La jeune fille s'éloigna en pleurant.
Quand elle fut seule, madame de Frémilly se leva, courut au cordon de sonnette, et au domestique qui se présenta à son appel.
—Qu'on parte à Poitiers tout de suite, ordonna-t-elle, chercher le médecin, et qu'on l'amène ici ce soir, cette nuit, à quelque heure que ce soit, je l'attendrai!
—Oui, madame la baronne.
—Allez!
Et la malheureuse grand'mère retomba sur son fauteuil, plus morte que vive.
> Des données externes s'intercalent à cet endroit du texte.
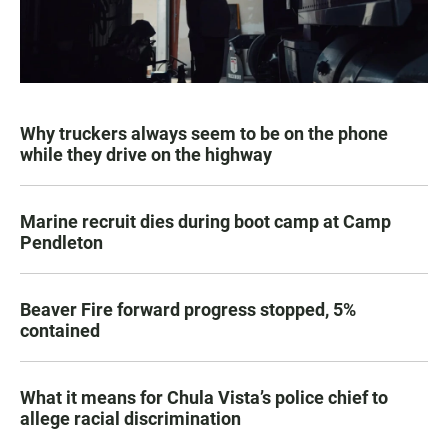
Why truckers always seem to be on the phone
while they drive on the highway
Marine recruit dies during boot camp at Camp
Pendleton
Beaver Fire forward progress stopped, 5%
contained
What it means for Chula Vista’s police chief to
allege racial discrimination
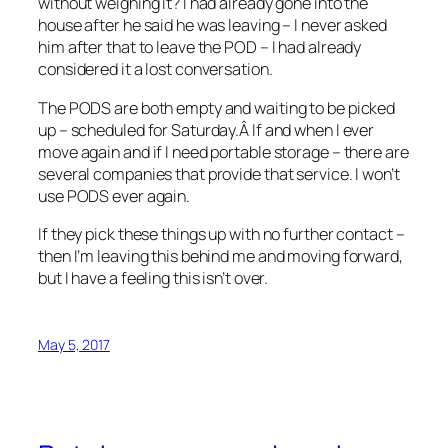
without weighing it? I had already gone into the
house after he said he was leaving – I never asked
him after that to leave the POD – I had already
considered it a lost conversation.
The PODS are both empty and waiting to be picked
up – scheduled for Saturday.Â If and when I ever
move again and if I need portable storage – there are
several companies that provide that service. I won’t
use PODS ever again.
If they pick these things up with no further contact –
then I’m leaving this behind me and moving forward,
but I have a feeling this isn’t over.
May 5, 2017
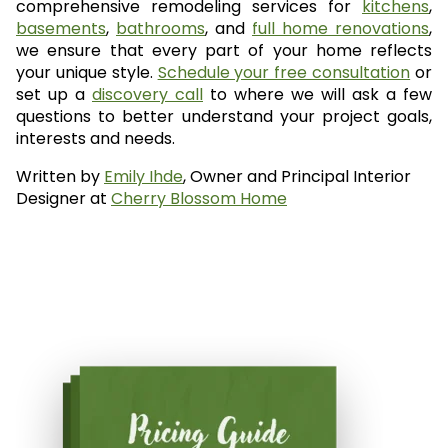
comprehensive remodeling services for
kitchens
,
basements
,
bathrooms
, and
full home renovations
,
we ensure that every part of your home reflects
your unique style.
Schedule your free consultation
or
set up a
discovery call
to where we will ask a few
questions to better understand your project goals,
interests and needs.
Written by
Emily Ihde
, Owner and Principal Interior
Designer at
Cherry Blossom Home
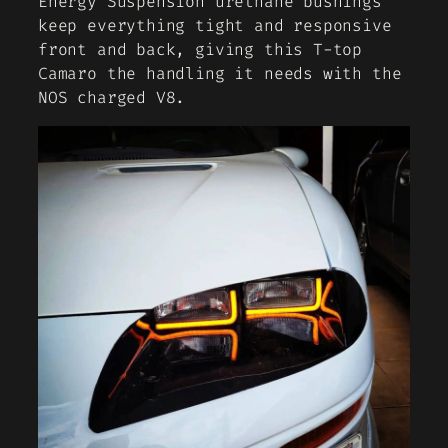
Energy Suspension urethane bushings
keep everything tight and responsive
front and back, giving this T-top
Camaro the handling it needs with the
NOS charged V8.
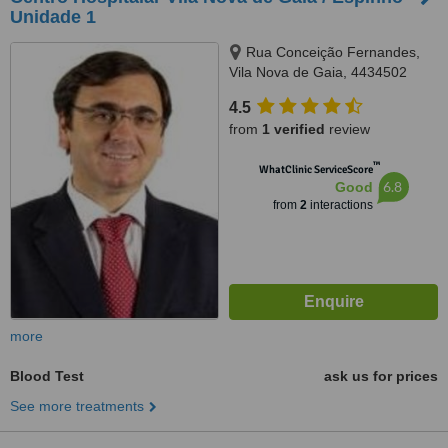
Unidade 1
Rua Conceição Fernandes,
Vila Nova de Gaia, 4434502
4.5
from
1 verified
review
™
WhatClinic ServiceScore
6.8
Good
from
2
interactions
more
Blood Test
ask us for prices
See more treatments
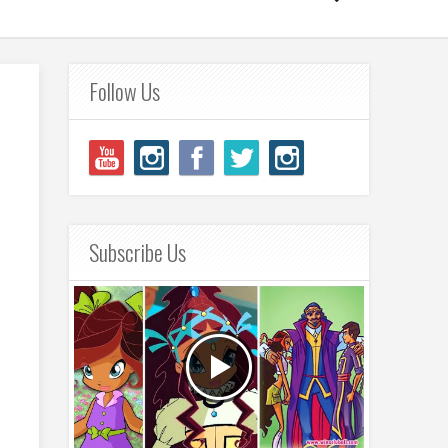
Follow Us
Subscribe Us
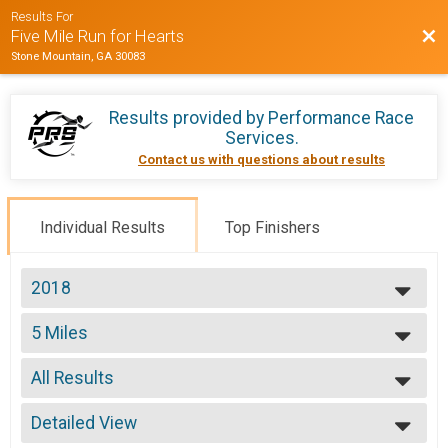
Results For
Bac
Five Mile Run for Hearts
Stone Mountain, GA 30083
Results provided by
Performance Race
Services
.
Contact us with questions about results
Individual Results
Top Finishers
2018
2018
5 Miles
2017
5 Mile Run
--- Select Results ---
All Results
5 Miles
5 Mile Run
All Results
Participant Lookup & Tracking
Detailed View
Top Male Finisher - Winner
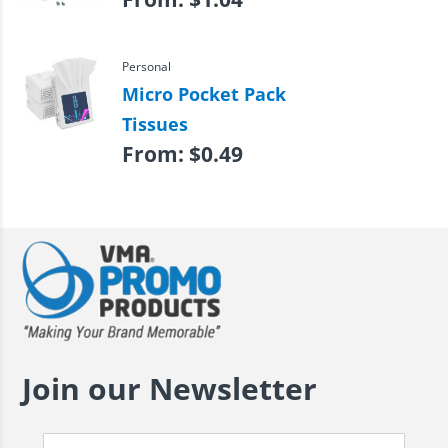
Personal
Micro Pocket Pack
Tissues
From:
$
0.49
Join our Newsletter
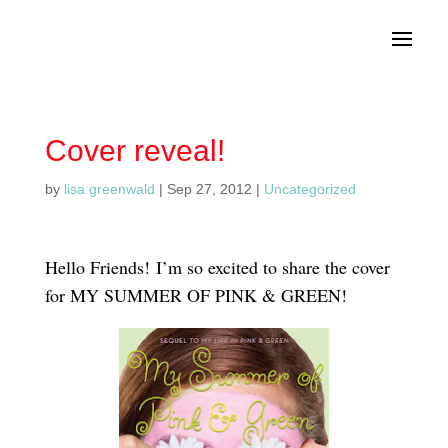
Cover reveal!
by
lisa greenwald
|
Sep 27, 2012
|
Uncategorized
Hello Friends! I’m so excited to share the cover
for MY SUMMER OF PINK & GREEN!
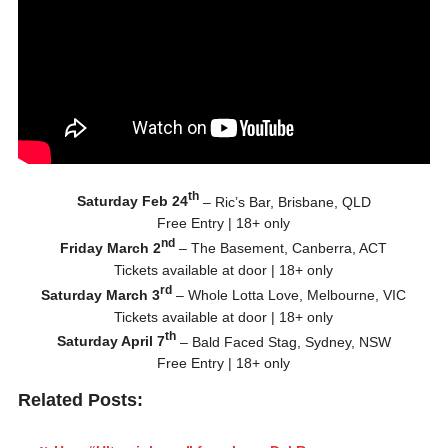
th
Saturday Feb 24
– Ric’s Bar, Brisbane, QLD
Free Entry | 18+ only
nd
Friday March 2
– The Basement, Canberra, ACT
Tickets available at door | 18+ only
rd
Saturday March 3
– Whole Lotta Love, Melbourne, VIC
Tickets available at door | 18+ only
th
Saturday April 7
– Bald Faced Stag, Sydney, NSW
Free Entry | 18+ only
Related Posts:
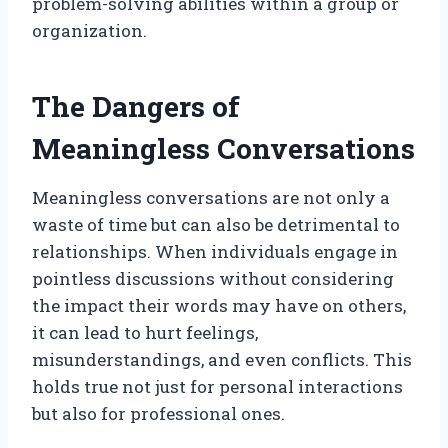
problem-solving abilities within a group or
organization.
The Dangers of
Meaningless Conversations
Meaningless conversations are not only a
waste of time but can also be detrimental to
relationships. When individuals engage in
pointless discussions without considering
the impact their words may have on others,
it can lead to hurt feelings,
misunderstandings, and even conflicts. This
holds true not just for personal interactions
but also for professional ones.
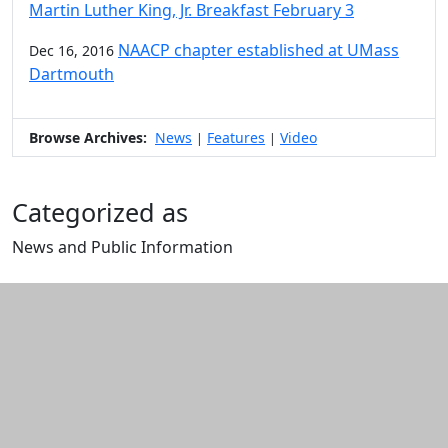
Martin Luther King, Jr. Breakfast February 3
NAACP chapter established at UMass
Dec 16, 2016
Dartmouth
Browse Archives:
News
Features
Video
|
|
Categorized as
News and Public Information
Edit this content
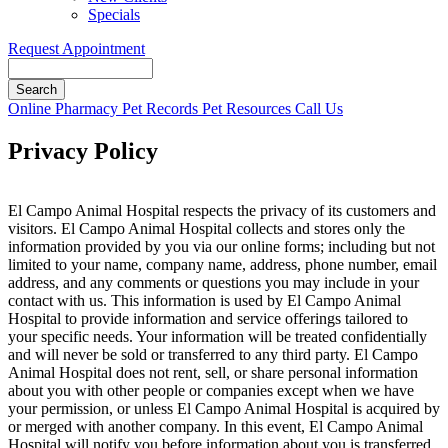
Specials
Request Appointment
Search
Button
Online Pharmacy
Pet Records
Pet Resources
Call Us
Bar
Privacy Policy
El Campo Animal Hospital respects the privacy of its customers and
visitors. El Campo Animal Hospital collects and stores only the
information provided by you via our online forms; including but not
limited to your name, company name, address, phone number, email
address, and any comments or questions you may include in your
contact with us. This information is used by El Campo Animal
Hospital to provide information and service offerings tailored to
your specific needs. Your information will be treated confidentially
and will never be sold or transferred to any third party. El Campo
Animal Hospital does not rent, sell, or share personal information
about you with other people or companies except when we have
your permission, or unless El Campo Animal Hospital is acquired by
or merged with another company. In this event, El Campo Animal
Hospital will notify you before information about you is transferred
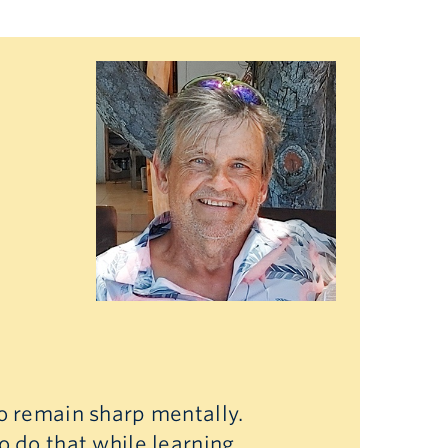
to remain sharp mentally.
o do that while learning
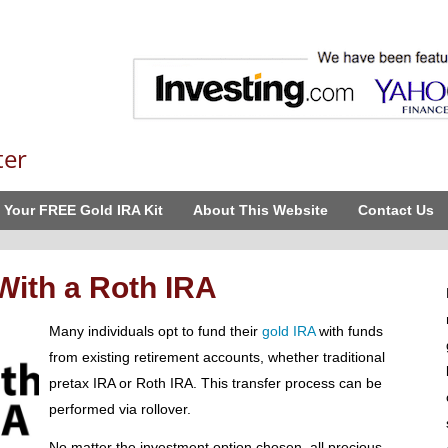
ter
 Your FREE Gold IRA Kit
About This Website
Contact Us
 With a Roth IRA
Many individuals opt to fund their
gold IRA
with funds
from existing retirement accounts, whether traditional
pretax IRA or Roth IRA. This transfer process can be
performed via rollover.
No matter the investment option chosen, all precious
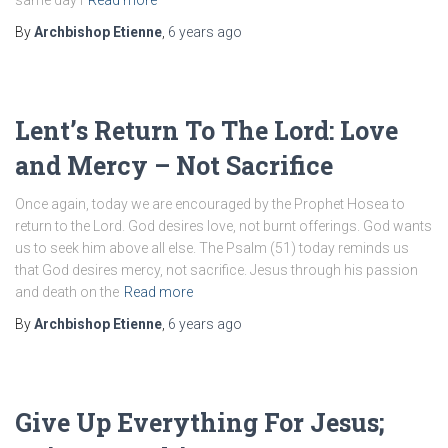
same day I
Read more
By
Archbishop Etienne
,
6 years
ago
Lent’s Return To The Lord: Love
and Mercy – Not Sacrifice
Once again, today we are encouraged by the Prophet Hosea to
return to the Lord. God desires love, not burnt offerings. God wants
us to seek him above all else. The Psalm (51) today reminds us
that God desires mercy, not sacrifice. Jesus through his passion
and death on the
Read more
By
Archbishop Etienne
,
6 years
ago
Give Up Everything For Jesus;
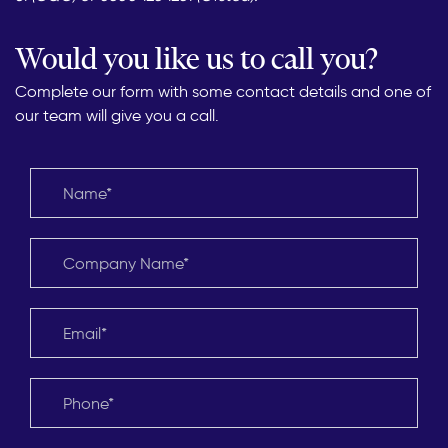
Would you like us to call you?
Complete our form with some contact details and one of
our team will give you a call.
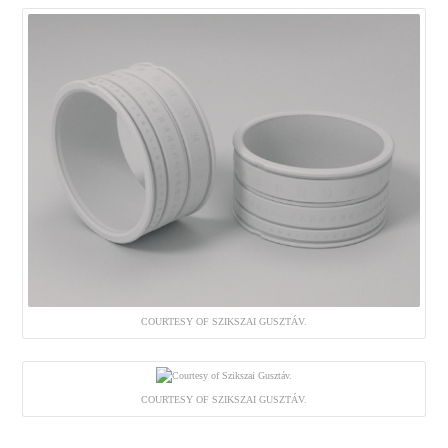
COURTESY OF SZIKSZAI GUSZTÁV.
COURTESY OF SZIKSZAI GUSZTÁV.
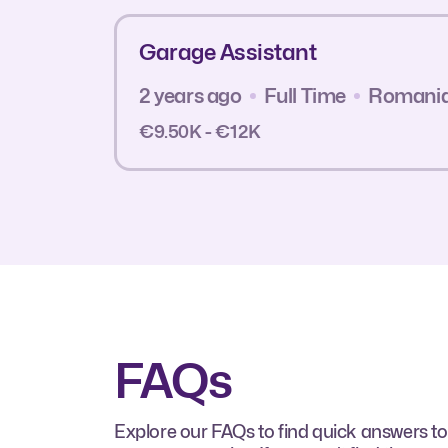
Garage Assistant
2 years ago
Full Time
Romani
€9.50K - €12K
FAQs
Explore our FAQs to find quick answers to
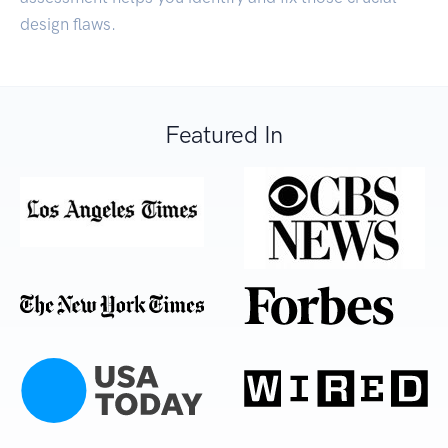
design flaws.
Featured In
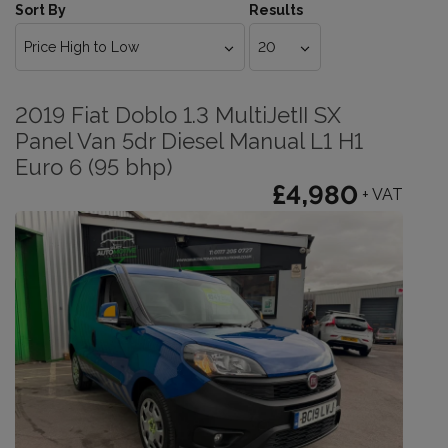
Sort By
Results
2019 Fiat Doblo 1.3 MultiJetII SX
Panel Van 5dr Diesel Manual L1 H1
Euro 6 (95 bhp)
£4,980
+ VAT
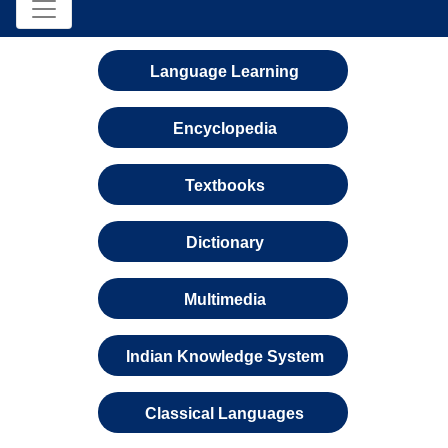
Language Learning
Encyclopedia
Textbooks
Dictionary
Multimedia
Indian Knowledge System
Classical Languages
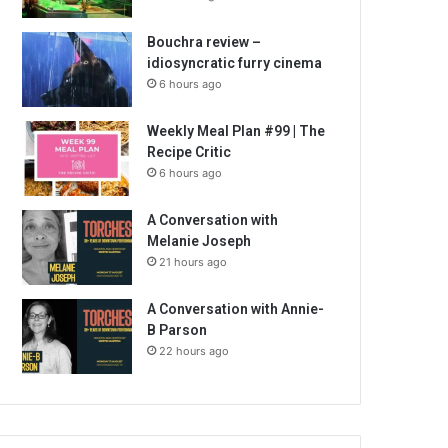
Bouchra review –
idiosyncratic furry cinema
6 hours ago
Weekly Meal Plan #99 | The
Recipe Critic
6 hours ago
A Conversation with
Melanie Joseph
21 hours ago
A Conversation with Annie-
B Parson
22 hours ago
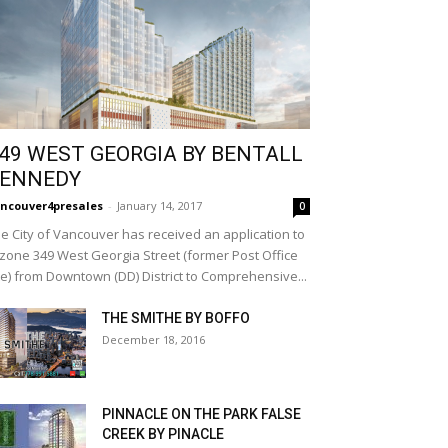
49 WEST GEORGIA BY BENTALL
ENNEDY
ncouver4presales
-
January 14, 2017
0
e City of Vancouver has received an application to
zone 349 West Georgia Street (former Post Office
te) from Downtown (DD) District to Comprehensive...
THE SMITHE BY BOFFO
December 18, 2016
PINNACLE ON THE PARK FALSE
CREEK BY PINACLE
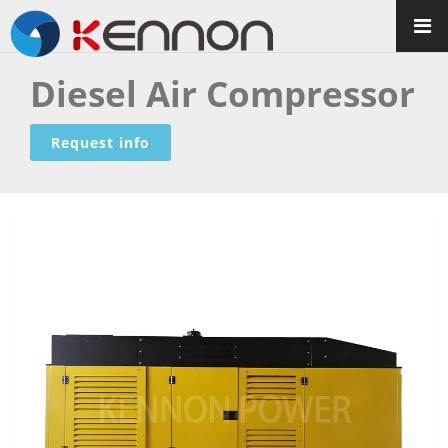
Diesel Air Compressor
Request info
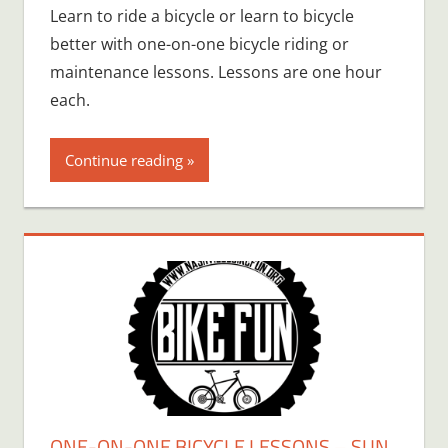
Learn to ride a bicycle or learn to bicycle
better with one-on-one bicycle riding or
maintenance lessons. Lessons are one hour
each.
Continue reading
ONE-ON-ONE BICYCLE LESSONS – SUN,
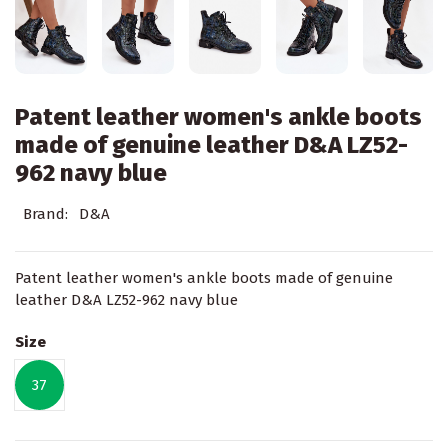
Patent leather women's ankle boots
made of genuine leather D&A LZ52-
962 navy blue
Brand:
D&A
Patent leather women's ankle boots made of genuine
leather D&A LZ52-962 navy blue
Size
37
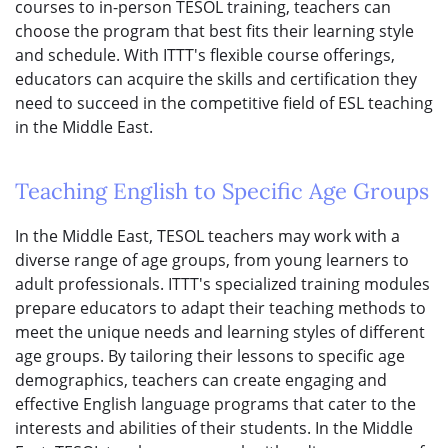
courses to in-person TESOL training, teachers can
choose the program that best fits their learning style
and schedule. With ITTT's flexible course offerings,
educators can acquire the skills and certification they
need to succeed in the competitive field of ESL teaching
in the Middle East.
Teaching English to Specific Age Groups
In the Middle East, TESOL teachers may work with a
diverse range of age groups, from young learners to
adult professionals. ITTT's specialized training modules
prepare educators to adapt their teaching methods to
meet the unique needs and learning styles of different
age groups. By tailoring their lessons to specific age
demographics, teachers can create engaging and
effective English language programs that cater to the
interests and abilities of their students. In the Middle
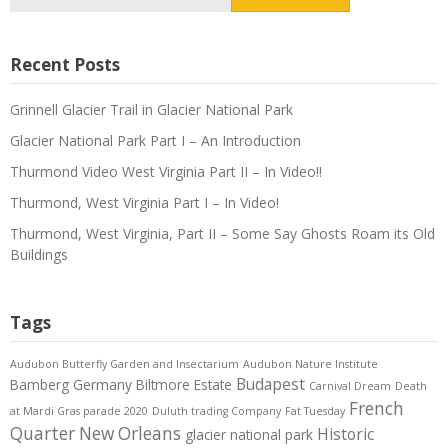
for:
Recent Posts
Grinnell Glacier Trail in Glacier National Park
Glacier National Park Part I – An Introduction
Thurmond Video West Virginia Part II – In Video!!
Thurmond, West Virginia Part I – In Video!
Thurmond, West Virginia, Part II – Some Say Ghosts Roam its Old
Buildings
Tags
Audubon Butterfly Garden and Insectarium
Audubon Nature Institute
Budapest
Bamberg Germany
Biltmore Estate
Carnival Dream
Death
French
at Mardi Gras parade 2020
Duluth trading Company
Fat Tuesday
Quarter New Orleans
Historic
glacier national park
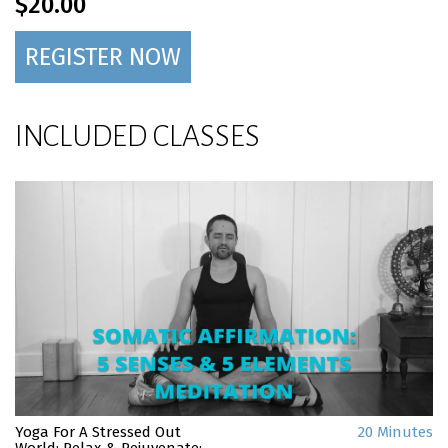
$20.00
REGISTER NOW
INCLUDED CLASSES
Yoga For A Stressed Out
20 Minutes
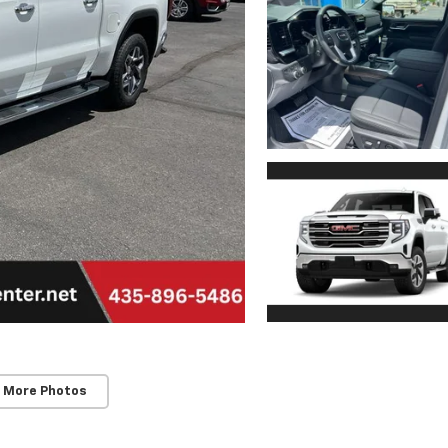
 More Photos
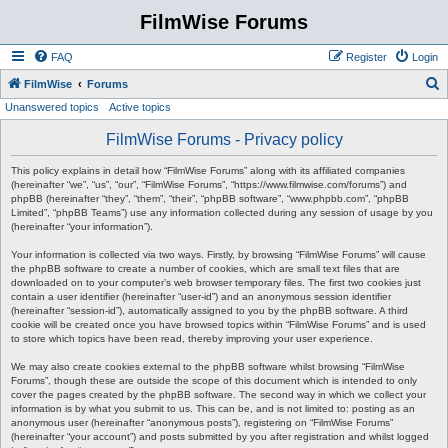
FilmWise Forums
FAQ
Register
Login
S
FilmWise
Forums
Unanswered topics
Active topics
e
a
FilmWise Forums - Privacy policy
r
This policy explains in detail how “FilmWise Forums” along with its affiliated companies
c
(hereinafter “we”, “us”, “our”, “FilmWise Forums”, “https://www.filmwise.com/forums”) and
phpBB (hereinafter “they”, “them”, “their”, “phpBB software”, “www.phpbb.com”, “phpBB
h
Limited”, “phpBB Teams”) use any information collected during any session of usage by you
(hereinafter “your information”).
Your information is collected via two ways. Firstly, by browsing “FilmWise Forums” will cause
the phpBB software to create a number of cookies, which are small text files that are
downloaded on to your computer’s web browser temporary files. The first two cookies just
contain a user identifier (hereinafter “user-id”) and an anonymous session identifier
(hereinafter “session-id”), automatically assigned to you by the phpBB software. A third
cookie will be created once you have browsed topics within “FilmWise Forums” and is used
to store which topics have been read, thereby improving your user experience.
We may also create cookies external to the phpBB software whilst browsing “FilmWise
Forums”, though these are outside the scope of this document which is intended to only
cover the pages created by the phpBB software. The second way in which we collect your
information is by what you submit to us. This can be, and is not limited to: posting as an
anonymous user (hereinafter “anonymous posts”), registering on “FilmWise Forums”
(hereinafter “your account”) and posts submitted by you after registration and whilst logged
Ce n'était plus la faute de sa petite-fille qui l'accablait ainsi, mais la scélératesse et le manque de coeur que dénotait son obstiné mensonge. Elle voulait la démasquer, la forcer à avouer sa perfidie. Mais, pour cela, il lui fallait des preuves, et elle allait les demander au médecin.
VI
Le coeur déchiré par les paroles de sa grand'mère et le ton dont elles étaient dites, Laurence monta dans sa chambre, s'y enferma et pleura.
Que se passait-il? Qu'avait-on dit à madame de Frémilly et que pensait-elle? Jamais elle n'avait été pour sa petite-fille si cruelle et si dure.
Pourtant, elle ne devait plus croire aux sottises de ce médecin. Elle savait bien que Laurence était innocente de ce dont on l'accusait. Quoi, alors? Quoi? La malheureuse jeune fille se perdait en conjectures.